Colombia emprendió en 1989 la cría del cóndor en cautiverio y la liberación de ejemplares provenientes de zoológicos estadounidenses. En 2006, se creó el Programa Nacional para la Conservación del Cóndor Andino, como parte del cual se involucra a las comunidades locales en calidad de guarda-cóndores.

Ecuador, a su vez, comenzó a desarrollar en 2009 la Estrategia de Conservación del Cóndor Andino, en cuyo marco se consolidó un censo nacional de la especie (2015). A la fecha se trabaja en la creación de una zona de salvaguarda al sur del país, con extensión de 34.000 hectáreas.

Bolivia, aunque cuenta con iniciativas no gubernamentales, carece de un programa estatal de protección. Venezuela, donde por décadas la población del cóndor ha sido escasa o inexistente, fue escenario de la introducción de 13 especímenes entre 1993 y 2001. Sin embargo, los animales al parecer no se establecieron en el territorio, por lo que su monitoreo fue suspendido. Perú, entre tanto, sólo tuvo proyectos de conservación regionalizados de carácter no gubernamental hasta 2013. 

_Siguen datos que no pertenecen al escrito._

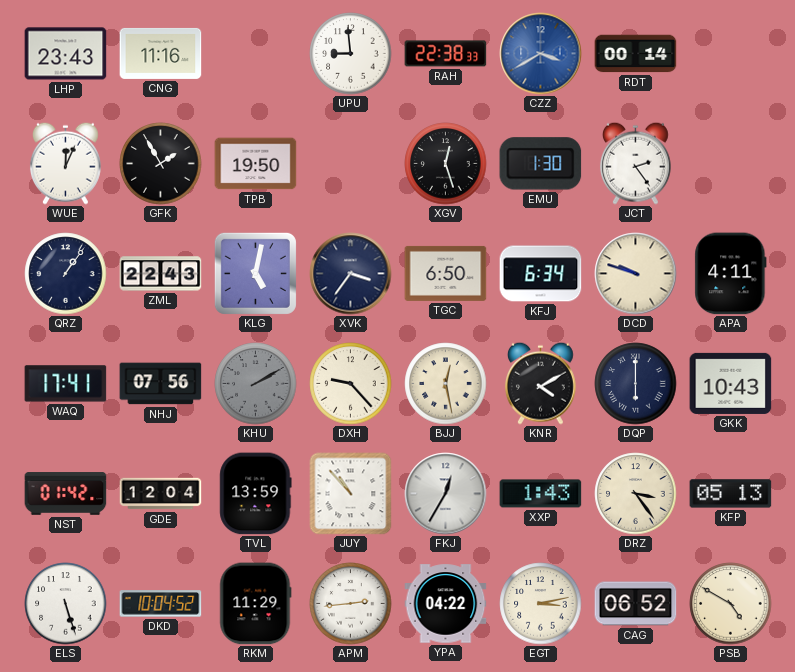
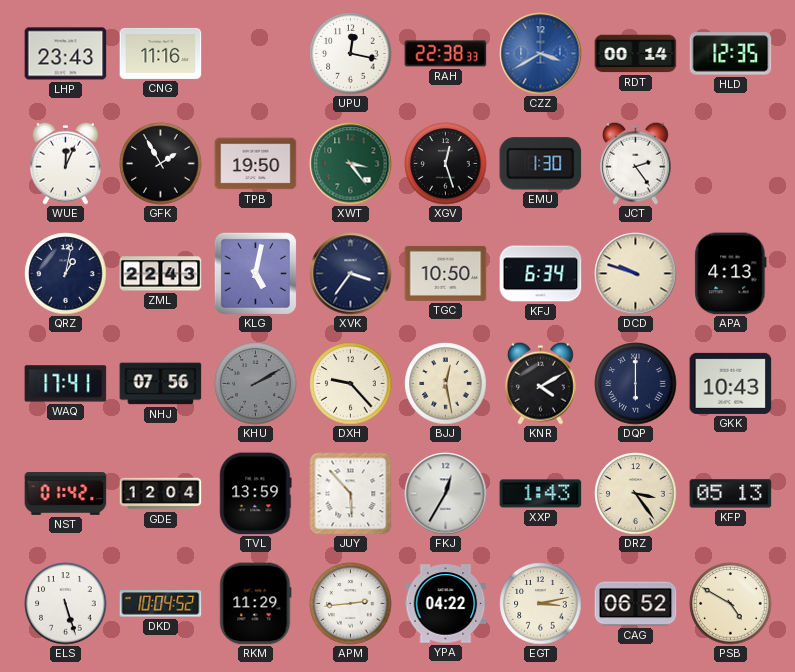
UPU: 8:59 -> 12:17
HLD: none -> 12:35
XWT: none -> 3:24
QRZ: 1:06 -> 1:02
TGC: 6:50 -> 10:50
APA: 4:11 -> 4:13
JUY: 10:53 -> 5:53
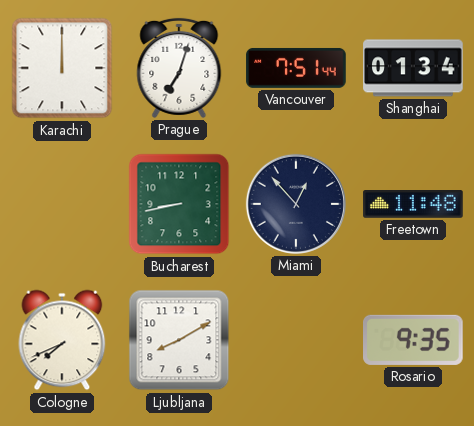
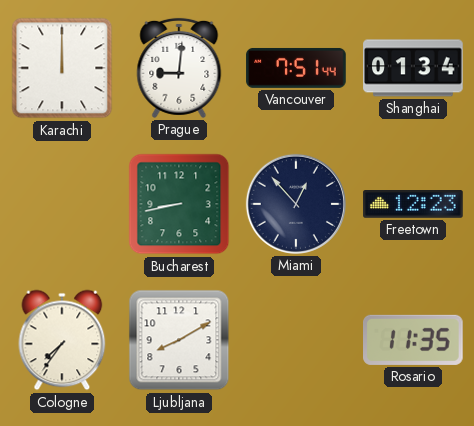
Prague: 7:03 -> 9:01
Freetown: 11:48 -> 12:23
Cologne: 7:41 -> 7:36
Rosario: 9:35 -> 11:35
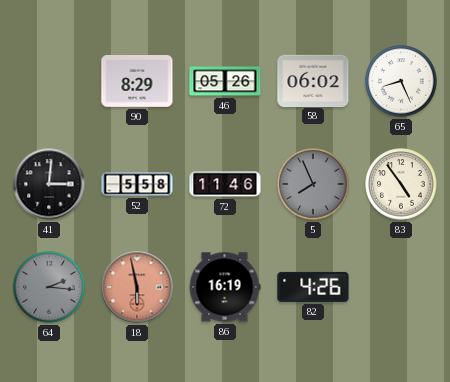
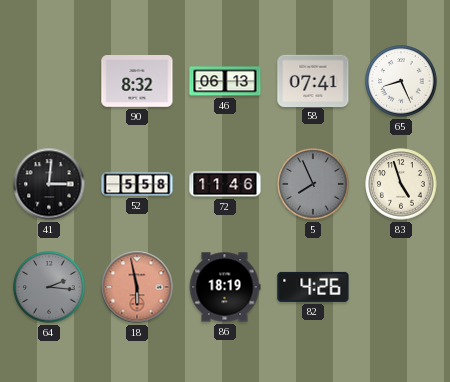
90: 8:29 -> 8:32
46: 05:26 -> 06:13
58: 06:02 -> 07:41
83: 4:54 -> 4:57
86: 16:19 -> 18:19
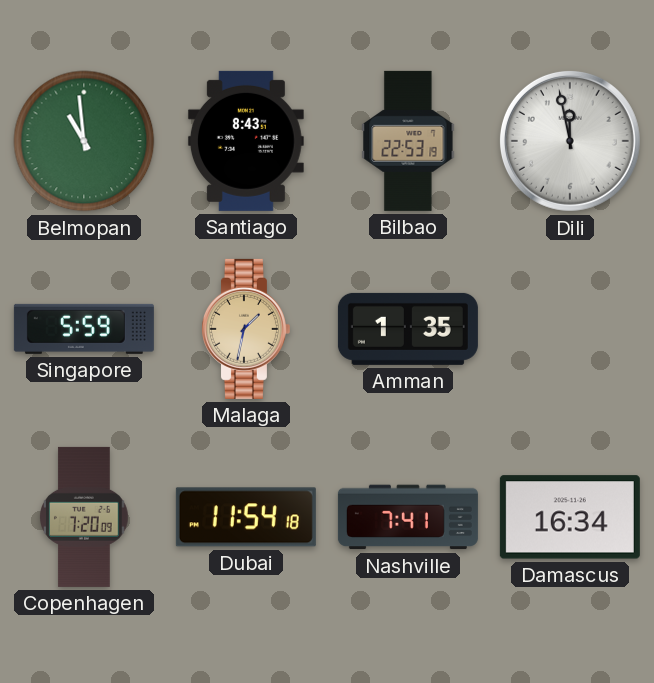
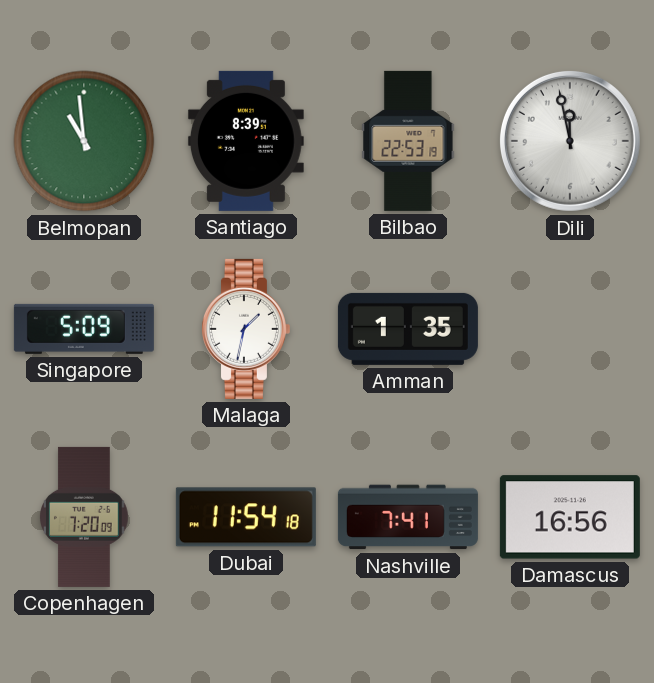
Santiago: 8:43 -> 8:39
Singapore: 5:59 -> 5:09
Malaga dial: champagne -> white
Damascus: 16:34 -> 16:56
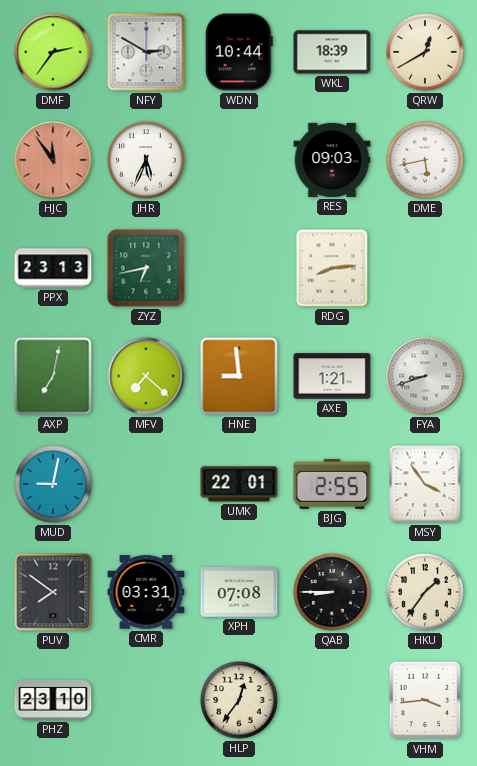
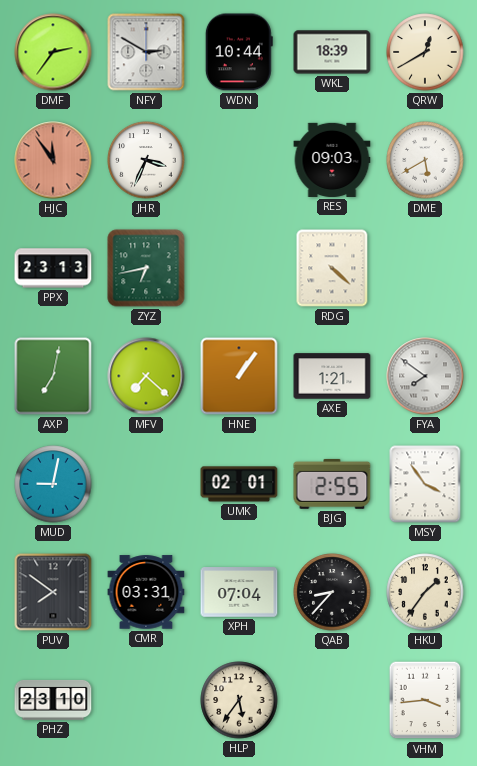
JHR: 5:34 -> 3:34
DME: 5:43 -> 5:40
RDG: 8:14 -> 4:22
HNE: 8:59 -> 1:06
FYA: 8:42 -> 7:51
UMK: 22:01 -> 02:01
XPH: 07:08 -> 07:04
QAB: 8:45 -> 8:37
HLP: 12:36 -> 5:36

Se debe destacar que una nueva gesta tuvo inicio en Argentina para proteger al cóndor. Entidades del Estado, ONGs y ciudadanía demandan la promulgación de una ley que permita la trazabilidad de la compraventa y uso de agentes agrotóxicos, facilitando la identificación de responsables. Esto considerando que los agroquímicos no sólo causan la muerte de carroñeros por su utilización en cebos, sino que también contaminan el suelo y el agua, poniendo en riesgo a todas las formas de vida. La iniciativa, a la espera de atención por parte del legislativo argentino, es un ejemplo para las demás naciones de la región, donde el maltrato y sacrificio de vida silvestre son hechos recurrentes y silenciosos.